* [Task item]:
Return every line of the records that includes the string "para".

[[ The data, beginning ]]

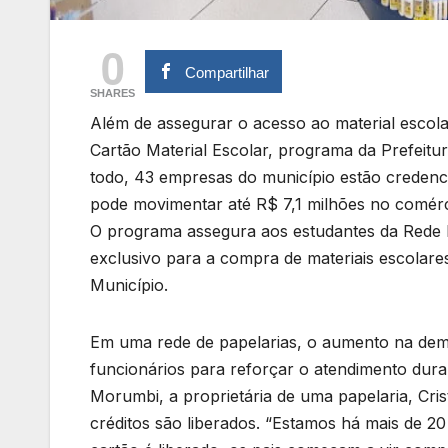
0
Compartilhar
SHARES
Além de assegurar o acesso ao material escola
Cartão Material Escolar, programa da Prefeitu
todo, 43 empresas do município estão credenc
pode movimentar até R$ 7,1 milhões no comérc
O programa assegura aos estudantes da Rede 
exclusivo para a compra de materiais escolar
Município.
Em uma rede de papelarias, o aumento na dem
funcionários para reforçar o atendimento dura
Morumbi, a proprietária de uma papelaria, Cri
créditos são liberados. “Estamos há mais de 2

[[ The data, end ]]

* [Answer below]:
exclusivo para a compra de materiais escolar
funcionários para reforçar o atendimento dura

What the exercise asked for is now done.